WHAT THE EXERCISE ASKS: The string "phpBB" appears in some lines of the entries that follow; copy each such line.

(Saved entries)
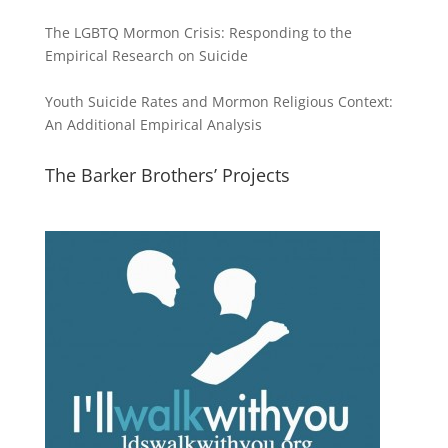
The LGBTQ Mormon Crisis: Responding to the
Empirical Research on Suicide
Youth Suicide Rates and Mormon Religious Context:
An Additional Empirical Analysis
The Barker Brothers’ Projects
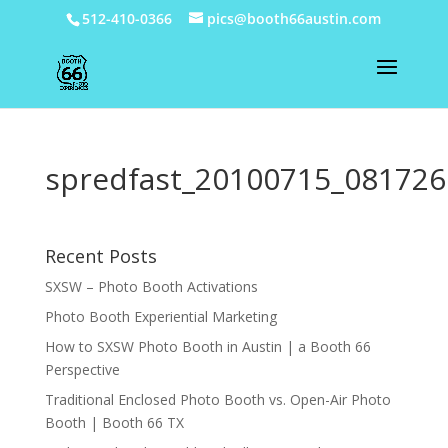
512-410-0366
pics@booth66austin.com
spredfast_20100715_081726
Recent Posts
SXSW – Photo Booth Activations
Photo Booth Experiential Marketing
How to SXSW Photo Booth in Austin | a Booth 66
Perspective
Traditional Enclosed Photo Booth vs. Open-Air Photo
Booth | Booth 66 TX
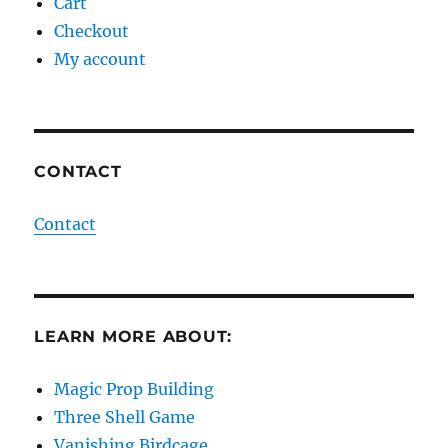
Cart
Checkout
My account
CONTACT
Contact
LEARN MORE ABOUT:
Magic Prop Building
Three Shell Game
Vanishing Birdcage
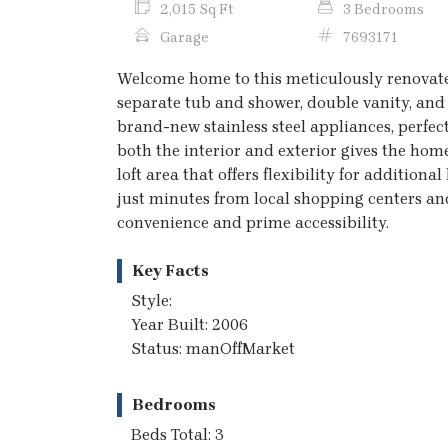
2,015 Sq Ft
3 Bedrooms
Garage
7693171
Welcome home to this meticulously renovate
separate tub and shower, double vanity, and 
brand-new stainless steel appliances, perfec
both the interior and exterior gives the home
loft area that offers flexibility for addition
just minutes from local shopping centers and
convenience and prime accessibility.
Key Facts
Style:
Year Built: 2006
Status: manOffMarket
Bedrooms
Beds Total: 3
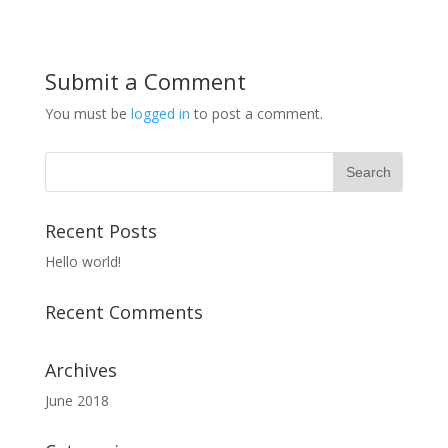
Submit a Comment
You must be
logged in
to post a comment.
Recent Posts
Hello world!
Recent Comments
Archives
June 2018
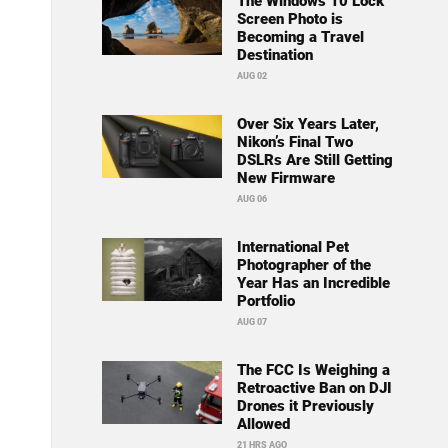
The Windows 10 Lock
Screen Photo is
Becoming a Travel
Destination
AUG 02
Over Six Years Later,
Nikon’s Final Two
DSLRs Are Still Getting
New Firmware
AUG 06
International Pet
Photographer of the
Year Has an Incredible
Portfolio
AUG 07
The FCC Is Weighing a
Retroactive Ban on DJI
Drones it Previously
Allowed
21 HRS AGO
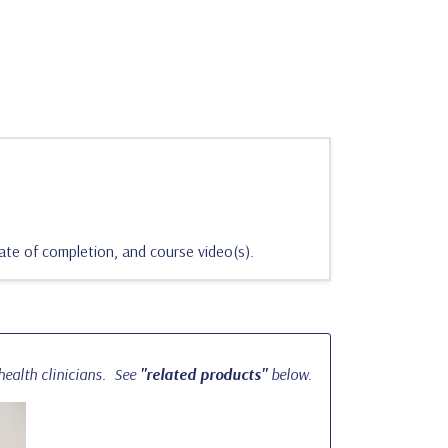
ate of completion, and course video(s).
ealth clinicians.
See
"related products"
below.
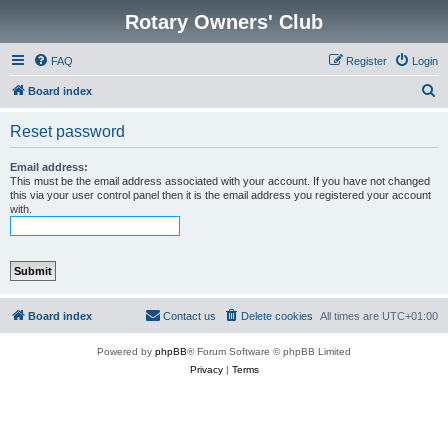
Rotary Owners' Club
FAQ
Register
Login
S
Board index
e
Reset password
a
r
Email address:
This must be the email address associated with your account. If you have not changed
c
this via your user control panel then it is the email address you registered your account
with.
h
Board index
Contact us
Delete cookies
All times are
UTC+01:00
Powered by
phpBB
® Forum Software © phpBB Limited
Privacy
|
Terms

OUTPUT FOR THIS TASK:
phpBB
® Forum Software © phpBB Limited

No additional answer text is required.